THe plot seems to tie so much together I was half expecting kilrathy (sp/) to be exploded by kirk as well.
 
I think so, yes.

When it came out I was all wanker for it, being a hugh Kirk fan and all but, as time has passed, and I've gotten over his death, I have to admit it wasn't that great a story. Imo.
 
Its professionally published fan-fiction. Recall finding it entertaining when it came out, but it did get bogged down by all the continuity checks. On the other hand, it was also much better than Ashes of Eden. After reading that the only reason I picked up The Return was because the cliffhanger at the end was pretty good at hooking me.
 
I had the opposite reaction. "The Ashes of Eden" was excellent. "The Return" was okay, but Kirk wasn't really Kirk in that one at all; he was more like a Borg killing machine.

"Avenger" was unforgivable, with yet another resurrection of Kirk's corpse, and this is the one who become Picard's buddy in six more sequels!
 
A matter of taste I suppose, but its also been ages since I read either of them. I might think differently now. But it did seem like Ashes of Eden and the Return were by two completely different authors in a lot of ways.

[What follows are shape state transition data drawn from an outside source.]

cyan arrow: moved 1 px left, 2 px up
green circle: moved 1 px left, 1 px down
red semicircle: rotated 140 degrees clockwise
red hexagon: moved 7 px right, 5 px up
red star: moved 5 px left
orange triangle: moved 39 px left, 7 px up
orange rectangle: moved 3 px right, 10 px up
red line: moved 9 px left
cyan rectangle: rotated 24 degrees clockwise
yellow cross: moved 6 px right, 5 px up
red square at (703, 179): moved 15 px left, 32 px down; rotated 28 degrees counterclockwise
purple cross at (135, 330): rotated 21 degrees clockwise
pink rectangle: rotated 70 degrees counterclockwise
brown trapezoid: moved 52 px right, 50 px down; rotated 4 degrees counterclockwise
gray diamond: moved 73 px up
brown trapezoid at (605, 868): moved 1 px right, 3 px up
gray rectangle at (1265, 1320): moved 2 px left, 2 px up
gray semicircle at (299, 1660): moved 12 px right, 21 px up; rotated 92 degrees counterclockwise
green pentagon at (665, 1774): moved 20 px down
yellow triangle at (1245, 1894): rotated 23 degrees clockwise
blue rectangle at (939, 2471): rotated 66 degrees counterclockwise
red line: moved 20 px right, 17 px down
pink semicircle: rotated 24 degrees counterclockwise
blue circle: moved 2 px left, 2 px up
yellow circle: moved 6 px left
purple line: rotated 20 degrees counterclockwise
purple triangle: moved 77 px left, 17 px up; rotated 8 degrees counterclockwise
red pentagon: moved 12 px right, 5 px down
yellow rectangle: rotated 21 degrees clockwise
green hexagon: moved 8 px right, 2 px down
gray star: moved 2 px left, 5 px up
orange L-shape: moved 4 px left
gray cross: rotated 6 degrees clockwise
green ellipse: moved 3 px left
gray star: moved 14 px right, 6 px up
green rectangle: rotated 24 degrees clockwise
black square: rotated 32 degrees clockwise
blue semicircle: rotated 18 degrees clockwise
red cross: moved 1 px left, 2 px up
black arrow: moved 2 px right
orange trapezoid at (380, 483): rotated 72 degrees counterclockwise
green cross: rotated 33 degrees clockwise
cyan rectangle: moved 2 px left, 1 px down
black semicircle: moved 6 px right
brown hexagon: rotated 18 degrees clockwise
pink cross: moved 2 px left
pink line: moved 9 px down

Ugh! Avenger was awful. Having enjoyed The Return I picked up Avenger when it came out and was massively disappointed. That was the last Shatnerverse book I read. I don't suppose they improved after that?
 
To expand a little on my dislike of Avenger... I think the appeal of The Return was that it gave Kirk a better send of, a more meaningful death, than Generations did. There was no need for another resurrection at all. If Shatner wanted to do more Kirk novels he could have written about adventures of Kirk and crew between STV and STVI. The idea of Kirk still alive and kicking in the 24th century is just silly. I mean, I have some issues with the fact that other authors have Uhura and Chekov still alive and active in the 24th century, though to be fair I haven't yet read those books so I'll reserve full judgement on that. It just seems like nearly the entire TOS crew has somehow survived into the next century. Granted McCoy was seen as alive during Encounter at Farpoint, but he was also incredibly elderly.
 
EliyahuQeoni said:
A matter of taste I suppose, but its also been ages since I read either of them. I might think differently now. But it did seem like Ashes of Eden and the Return were by two completely different authors in a lot of ways.

They were probably conceived and developed quite differently. When they first came out, the promotion seemed to indicate that the Reeves-Stevens' contribution was adapting the novel to create the graphic novel, and then Shatner did an interview where he described how he wrote both "TekWar" and "Star Trek": narrating the action scenes and dialogue into a personal voice recorder while he went about his daily life, then having the manuscript typed up by a secretary, then polished by a pro author, then revised by Shatner, etc.

Certainly, both "Ashes" and "The Return" were movie pitches Shatner had made. The "fountain of youth" planet idea pre-dates ST V, and "The Return" was his desperate pitch to revive Kirk after "Generations".

Ugh! Avenger was awful. Having enjoyed The Return I picked up Avenger when it came out and was massively disappointed. That was the last Shatnerverse book I read. I don't suppose they improved after that?

Again, patchy. "Spectre", from memory, was excellent! It kicks off a three-part Mirror Universe saga and has lots of familiar and inevitable Mirror participants. "Dark Victory" also moves swiftly and has a great surprise twist, but this is totally messed up in "Preserver", which just meanders around, and seemingly dumps a major guest antagonist halfway through the novel.

The next three, the "Totality" saga of "Captain's Peril/Blood/Glory", are okay but have a huge emphasis on the Kirk/Picard mateship throughout. What works really well is a flashback sequence to the 5YM, and that told me that maybe Shatner should have set the whole trilogy in that era, instead of trying to shoehorn another set of Kirk stories into the 24th century.

The real-life sudden death (by accidental drowning) of Shatner's third wife caused him to do a major rethink on the plot and so he incorporates his own grief into the storyline. It all becomes rather sadly self-indulgent, of course, and no one writing these books seems to be very sure about who or what Kirk and Teilani's hybrid offspring should be like.

I've bought, but not yet read, "Academy: Collision Course" but most reviews seem to think it's a well-named novel.
 
JoeZhang said:
I looked to buy one of the shat books and it was $16.99 - as an ebook! WTF????

That should only be "Academy: Collision Course", the current hardcover, because the other nine are all in MMPB now.
 
MMPB = mass market paperback, i.e. a standard-size paperback like most novels as opposed to larger trade paperbacks.
 
I guess I could get it from somewhere else but frankly it's too much of a hassle to constantly register for different ebook sites... which is why I got A Burning House instead.